Présentation
Pisces Responsible Fish Restaurants
Le programme Pisces Responsible Fish Restaurants-RFR (Restaurants de poisson responsable) a été co-fondé, au Royaume-Uni, par la restauratrice Caroline Bennett (Moshi Moshi et Soseki) et l’écologiste marin Malcolm MacGarvin, afin de mettre en rapport direct les restaurants et les petits navires de pêche utilisant des pratiques durables. Pisces-RFR aide les chefs cuisiniers à s’approvisionner en poisson de meilleure qualité, plus durable et plus local. L’initiative récompense les bonnes pratiques de pêche par de meilleurs prix offerts aux pêcheurs. Pisces-RFR aide les restaurants à évaluer le poisson qu’ils utilisent généralement, ainsi que les alternatives potentielles; la notation de la qualité du poisson, l’équité de la relation commerciale entre le restaurant et le pêcheur et la durabilité écologique des pêcheries. Pisces-RFR encourage les relations directes avec des familles indépendantes de pêcheurs, leur assurant un moyen de subsistance tout en étant en mesure de garantir une stricte politique environnementale et des produits de la mer de haute qualité à ses restaurants grâce à un moyen d’approvisionnement et de commande facile à mettre en œuvre.
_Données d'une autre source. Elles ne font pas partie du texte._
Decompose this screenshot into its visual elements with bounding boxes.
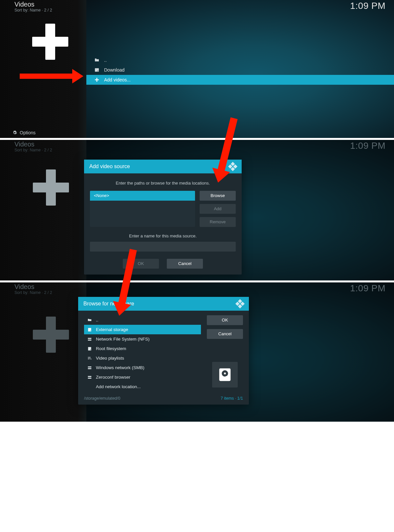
list-row-add-videos[interactable]: Add videos... <box>86 75 394 85</box>
browse-row-video-playlists[interactable]: Video playlists <box>84 353 201 363</box>
browse-row-zeroconf[interactable]: Zeroconf browser <box>84 372 201 382</box>
browse-row-smb[interactable]: Windows network (SMB) <box>84 363 201 372</box>
name-message: Enter a name for this media source. <box>90 233 236 238</box>
status-path: /storage/emulated/0 <box>84 396 120 401</box>
path-row-none[interactable]: <None> <box>90 191 195 201</box>
svg-rect-6 <box>88 347 91 350</box>
network-icon <box>87 366 92 370</box>
list-row-download[interactable]: Download <box>86 65 394 75</box>
sidebar: Videos Sort by: Name · 2 / 2 <box>0 140 86 280</box>
row-label: Windows network (SMB) <box>96 365 144 370</box>
file-list: .. External storage Network File System … <box>84 315 201 391</box>
page-title: Videos <box>14 1 34 8</box>
svg-rect-9 <box>88 368 92 369</box>
svg-rect-5 <box>88 340 92 341</box>
sort-subtitle: Sort by: Name · 2 / 2 <box>14 148 52 152</box>
plus-small-icon <box>94 77 99 82</box>
folder-icon <box>94 57 99 63</box>
blank-icon <box>87 385 92 389</box>
page-title: Videos <box>14 283 34 291</box>
svg-point-3 <box>90 330 91 331</box>
remove-path-button[interactable]: Remove <box>200 217 236 227</box>
sort-subtitle: Sort by: Name · 2 / 2 <box>14 290 52 295</box>
browse-row-root[interactable]: Root filesystem <box>84 344 201 353</box>
annotation-arrow-1 <box>20 74 73 79</box>
status-items: 7 items · 1/1 <box>221 396 243 401</box>
ok-button[interactable]: OK <box>207 315 243 325</box>
browse-row-parent[interactable]: .. <box>84 315 201 325</box>
sidebar: Videos Sort by: Name · 2 / 2 <box>0 282 86 422</box>
add-path-button[interactable]: Add <box>200 204 236 214</box>
gear-icon <box>12 130 17 135</box>
svg-rect-11 <box>88 378 92 379</box>
svg-rect-10 <box>88 376 92 377</box>
panel-2-add-source-dialog: Videos Sort by: Name · 2 / 2 1:09 PM Add… <box>0 140 394 280</box>
svg-point-14 <box>224 372 226 374</box>
svg-rect-8 <box>88 366 92 367</box>
page-title: Videos <box>14 141 34 148</box>
row-label: .. <box>104 57 107 63</box>
row-label: Download <box>104 67 124 73</box>
row-label: Zeroconf browser <box>96 375 130 380</box>
dialog-browse-share: Browse for new share .. External storage… <box>78 297 249 405</box>
row-label: Add network location... <box>96 384 141 389</box>
clock: 1:09 PM <box>350 141 385 151</box>
plus-icon <box>33 317 69 353</box>
svg-point-7 <box>90 349 91 350</box>
cancel-button[interactable]: Cancel <box>207 329 243 339</box>
source-name-input[interactable] <box>90 242 236 252</box>
panel-3-browse-share: Videos Sort by: Name · 2 / 2 1:09 PM Bro… <box>0 282 394 422</box>
network-icon <box>87 337 92 342</box>
row-label: Video playlists <box>96 356 124 361</box>
network-icon <box>87 375 92 380</box>
svg-rect-4 <box>88 338 92 339</box>
browse-button[interactable]: Browse <box>200 191 236 201</box>
list-row-parent[interactable]: .. <box>86 55 394 65</box>
drive-thumbnail <box>212 362 238 388</box>
row-label: Add videos... <box>104 77 131 82</box>
sort-subtitle: Sort by: Name · 2 / 2 <box>14 8 52 12</box>
status-bar: /storage/emulated/0 7 items · 1/1 <box>78 394 249 405</box>
kodi-logo-icon <box>235 299 245 309</box>
panel-1-add-videos: Videos Sort by: Name · 2 / 2 Options .. … <box>0 0 394 138</box>
options-label: Options <box>20 130 35 135</box>
svg-point-1 <box>98 71 98 71</box>
plus-icon <box>32 24 68 60</box>
dialog-body: Enter the paths or browse for the media … <box>84 173 242 275</box>
drive-icon <box>87 346 92 351</box>
browse-row-add-network[interactable]: Add network location... <box>84 382 201 391</box>
row-label: Root filesystem <box>96 346 126 351</box>
row-label: External storage <box>96 327 128 332</box>
clock: 1:09 PM <box>350 1 385 11</box>
browse-row-nfs[interactable]: Network File System (NFS) <box>84 334 201 344</box>
kodi-logo-icon <box>228 161 238 171</box>
playlist-icon <box>87 356 92 361</box>
plus-icon <box>33 169 69 206</box>
main-content: .. Download Add videos... <box>86 0 394 138</box>
options-button[interactable]: Options <box>12 130 35 135</box>
clock: 1:09 PM <box>350 283 385 294</box>
cancel-button[interactable]: Cancel <box>167 259 203 269</box>
svg-rect-2 <box>88 328 91 331</box>
path-list[interactable]: <None> <box>90 191 195 227</box>
browse-row-external-storage[interactable]: External storage <box>84 325 201 334</box>
dialog-title: Add video source <box>89 164 130 169</box>
folder-up-icon <box>87 318 92 322</box>
row-label: Network File System (NFS) <box>96 337 150 342</box>
disk-icon <box>94 67 99 73</box>
svg-rect-0 <box>95 68 99 72</box>
dialog-header: Browse for new share <box>78 297 249 311</box>
row-label: .. <box>96 318 98 322</box>
drive-icon <box>87 327 92 332</box>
Alors que les pêcheries durables font couler beaucoup d’encre, le temps, les coûts, les fonctionnalités, et tout simplement le fait de savoir à qui faire confiance, ne facilitent pas la tâche des chefs qui voudraient transformer leurs bonnes intentions en actions. Pisces-RFR est une initiative de restaurants pour aider les chefs à faire de meilleurs choix, en créant une pression du consommateur pour le changement. Nous réalisons cet objectif :
- en nous approvisionnant en poisson local et de saison, par catégorie plutôt que par espèces (soumises à des pressions) ;
- en recherchant des pêcheurs qui réduisent les dommages causés à l’environnement ;
- en améliorant la qualité du poisson, ce qui offre aux chefs une incitation supplémentaire.
Après un essai de ce programme sur un groupe de restaurants de Londres et de Brighton, nous travaillons actuellement à un projet pilote impliquant 5 à 10restaurants situés à Londres et à Totnes, Devon. Nous donnons également une dimension supplémentaire à d’autres initiatives par un dialogue actif sur les étapes pratiques à suivre de la mer à l’assiette.»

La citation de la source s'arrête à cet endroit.